Conflict-of-interest statement: The authors declare no conflict of interest.

Open-Access: This article is an open-access article which was selected by an in-house editor and fully peer-reviewed by external reviewers. It is distributed in accordance with the Creative Commons Attribution Non Commercial (CC BY-NC 4.0) license, which permits others to distribute, remix, adapt, build upon this work non-commercially, and license their derivative works on different terms, provided the original work is properly cited and the use is non-commercial.
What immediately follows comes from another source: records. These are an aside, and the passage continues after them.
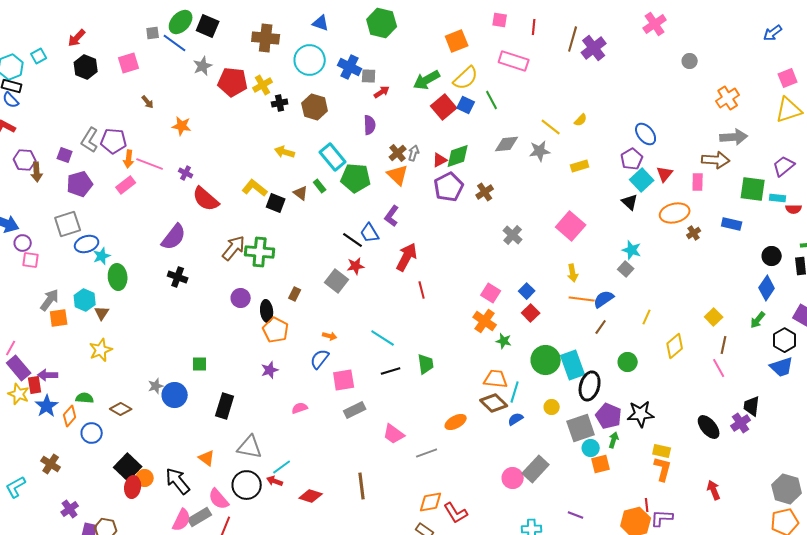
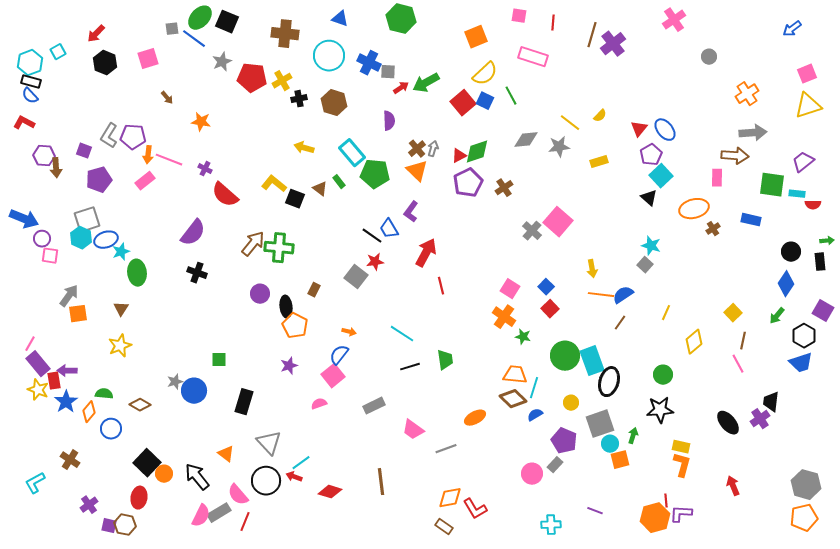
green arrow: (427, 80) -> (426, 83), moved
red triangle: (665, 174) -> (639, 129), moved
pink square: (571, 226) -> (558, 222), moved
cyan hexagon: (85, 300) -> (81, 238), moved
green circle: (628, 362) -> (663, 375), moved
pink square: (344, 380) -> (333, 376), moved, turned -30
purple pentagon: (609, 416) -> (564, 441), moved
gray triangle: (250, 447) -> (269, 443), turned 36
gray rectangle: (536, 469) -> (555, 465), size x0.6
red ellipse: (133, 487) -> (139, 498), moved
See: http://creativecommons.org/licenses/by-nc/4.0/

Corresponding author: Rui-Feng Qin, MSc, Associate Chief Physician, Third Department of General Surgery, Handan Central Hospital, No. 15, Zhonghua South Street, Handan 056000, Hebei Province, China. ruifengqin89@163.com

Telephone: +86-133-8300-0998 Fax: +86-310-2110011

Received: March 27, 2019
Peer-review started: March 27, 2019
First decision: May 16, 2019
Revised: June 7, 2019
Accepted: June 22, 2019
Article in press: June 23, 2019
Published online: July 28, 2019
Processing time: 123 Days and 9.5 Hours

ARTICLE HIGHLIGHTS

Research background

Pancreatic cancer is known as a deadly malignancy in the world, and a sufficient treatment for the disease has not been found yet. We aimed to explore the regulatory mechanisms of microRNAs (miRNAs) in pancreatic cancer.

Research motivation

As a group of non-coding RNAs, miRNAs were found to paly important roles in human disease. In this study, we aimed to explore the miRNAs involved in pancreatic cancer and potential regulatory mechanisms of miR-205, which may contribute to pancreatic cancer treatment.

Research objectives

MiRNA expression pattern in pancreatic cancer and potential regulatory mechanisms of miR-205 and adenomatous polyposis coli (APC) were analyzed. The findings may contribute to clinical care of pancreatic cancer.

Research methods

Microarray analysis was used to explore the genome-wide miRNA expression profile in pancreatic cancer. QRT-PCR and Western blot were performed to validate gene expression. Bioinformatics analysis was performed to predict target genes and their potential functions. Dual luciferase reporter assay was used to validate the binding of miR-205 and APC. Proliferation was evaluated by MTT and colony formation assays.

Research results

A large number of differentially expressed miRNAs were identified in pancreatic cancer. MiR-205 was significantly up-regulated while APC was down-regulated in pancreatic cancer. Dual luciferase reporter assay showed that APC is a validated target of miR-205. Moreover, miR-205 could promote cell proliferation in pancreatic cancer by targeting APC.

Research conclusions

This study, for the first time, revealed that miR-205 mediated APC regulation contributed to pancreatic cancer development. Microarray analysis was used to fully disclose the genome-wide miRNAs expression profile in pancreatic cancer. Proliferation experiment showed that miR-205 could promote cell proliferation in pancreatic cancer cells by targeting APC, which could be considered as novel prognostic biomarkers for future clinical care.

Research perspectives

The aberrantly expressed miRNAs identified in pancreatic cancer may provide valuable resources for future cancer research.